▸ EXERCISE DIRECTIONS:
Search the records for lines that contain the word "November". Copy them all.

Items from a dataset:
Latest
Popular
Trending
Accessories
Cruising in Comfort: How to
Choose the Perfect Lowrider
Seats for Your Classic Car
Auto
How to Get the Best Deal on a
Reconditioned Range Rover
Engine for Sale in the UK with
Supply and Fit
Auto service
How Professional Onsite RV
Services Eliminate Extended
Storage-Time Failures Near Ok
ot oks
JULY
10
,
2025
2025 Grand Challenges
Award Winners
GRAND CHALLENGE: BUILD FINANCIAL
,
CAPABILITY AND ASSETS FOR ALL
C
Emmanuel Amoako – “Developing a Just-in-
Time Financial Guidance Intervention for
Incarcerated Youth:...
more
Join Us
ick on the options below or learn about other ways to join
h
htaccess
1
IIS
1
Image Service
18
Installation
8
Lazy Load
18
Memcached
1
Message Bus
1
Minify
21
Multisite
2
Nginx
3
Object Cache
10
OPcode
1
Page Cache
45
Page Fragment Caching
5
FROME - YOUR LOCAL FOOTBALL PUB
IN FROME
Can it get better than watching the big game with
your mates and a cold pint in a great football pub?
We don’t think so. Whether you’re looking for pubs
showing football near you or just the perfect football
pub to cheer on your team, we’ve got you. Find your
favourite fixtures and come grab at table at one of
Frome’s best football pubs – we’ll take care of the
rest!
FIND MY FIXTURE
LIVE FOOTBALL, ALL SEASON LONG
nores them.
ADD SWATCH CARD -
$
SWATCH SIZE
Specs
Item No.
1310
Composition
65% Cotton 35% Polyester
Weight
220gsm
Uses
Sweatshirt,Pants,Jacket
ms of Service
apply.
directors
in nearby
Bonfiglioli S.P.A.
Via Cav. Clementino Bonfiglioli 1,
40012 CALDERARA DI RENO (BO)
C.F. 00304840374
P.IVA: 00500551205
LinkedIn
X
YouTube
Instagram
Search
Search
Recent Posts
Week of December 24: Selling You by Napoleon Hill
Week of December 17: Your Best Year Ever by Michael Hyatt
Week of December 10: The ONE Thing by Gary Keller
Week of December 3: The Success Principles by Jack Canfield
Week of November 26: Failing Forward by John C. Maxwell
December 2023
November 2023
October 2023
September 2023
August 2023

▸ EXERCISE OUTPUT:
Week of November 26: Failing Forward by John C. Maxwell
November 2023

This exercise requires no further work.